Question #90b6f

1 Answer
Jul 22, 2016

Answer:

Here's my take on this.

Explanation:

You're essentially dealing with a system of two equations with two unknowns, #x# and #y#

#{( (1/2)^(x+y) = 16), (log_(x+y)8 = -3) :}#

Your goal here is to simplify these equations to find another relationship between #x# and #y#.

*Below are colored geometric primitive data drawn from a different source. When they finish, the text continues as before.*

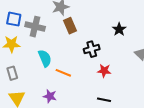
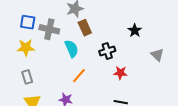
cyan semicircle: (45, 58) -> (72, 49), moved
orange line: (63, 73) -> (79, 76), turned -70

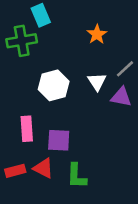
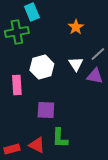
pink rectangle: (27, 129) -> (17, 85), moved
red triangle: (43, 168) -> (37, 145), moved
red rectangle: (15, 171) -> (12, 149), moved

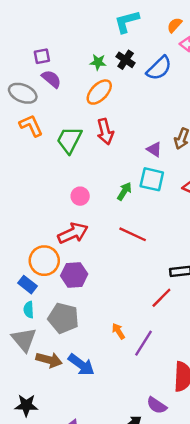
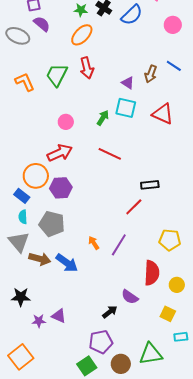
orange L-shape: (31, 126) -> (25, 82), moved
orange arrow: (118, 331) -> (94, 243), moved

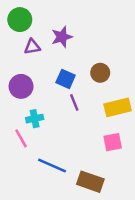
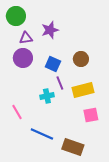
purple circle: (21, 86) -> (23, 58), moved
yellow rectangle: (118, 107) -> (83, 90), moved
cyan cross: (35, 119) -> (47, 96), moved

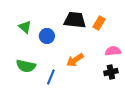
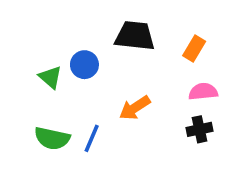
orange rectangle: (99, 23) -> (194, 48), moved
green triangle: (25, 27) -> (50, 77), moved
green semicircle: (26, 66) -> (52, 138), moved

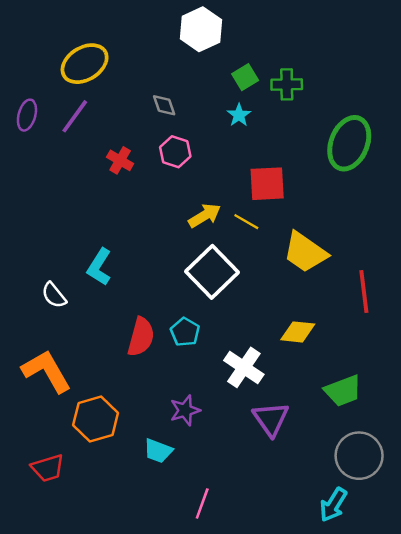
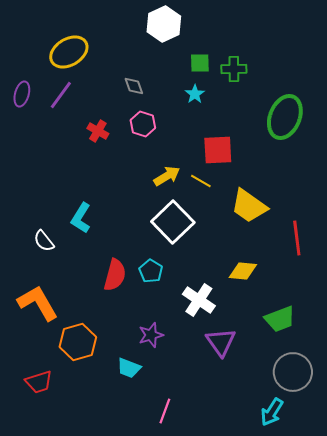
green square: (245, 77) -> (200, 63), turned 30

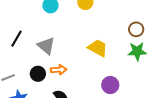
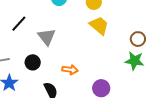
yellow trapezoid: (98, 48) -> (99, 26), moved
orange arrow: (59, 70) -> (70, 70), moved

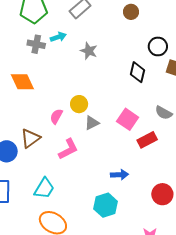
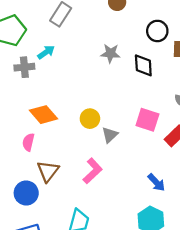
gray star: (89, 51) -> (110, 53), moved
orange diamond: (22, 82) -> (43, 115), moved
pink semicircle: (56, 116) -> (28, 142), moved
blue arrow: (119, 175) -> (156, 182), turned 66

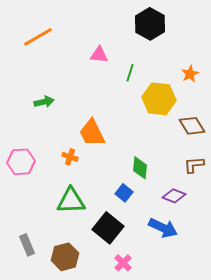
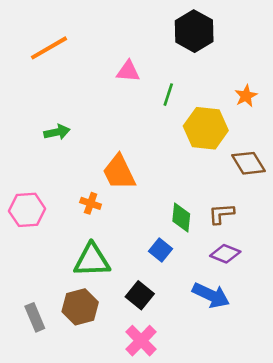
brown L-shape: (194, 165) -> (221, 214), moved
black square: (108, 228) -> (140, 295), size x0.7
brown hexagon: (65, 257) -> (80, 307), moved
pink cross: (123, 263) -> (141, 341), moved, size x1.4

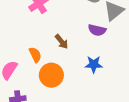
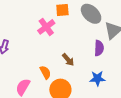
purple semicircle: (97, 30) -> (99, 48), turned -98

Start with the first equation

#(1/2)^(x+y) = 16#

Notice that the right side of the equation can be written as

#16 = 2 * 2 * 2 * 2 = 2^4#

Similarly, you know that

#1/2 = 2^(-1)#

This means that the equation is equivalent to

#(2^(-1))^(x+y) = 2^4#

#2^(-x-y) = 2^4 implies -x-y = 4#

This is of course equivalent to

#x + y = -4#

At this point, you should stop because it's clear that you can't find the values of #x# and #y#. Notice that in the second equation, the log has #(x+y)# as the base.

As you know, logarithms must have a positive number that is not equal to #1# as a base. In this case,

#x+y = -4#

does not satisfy this condition, which means that your system of equations has no solution.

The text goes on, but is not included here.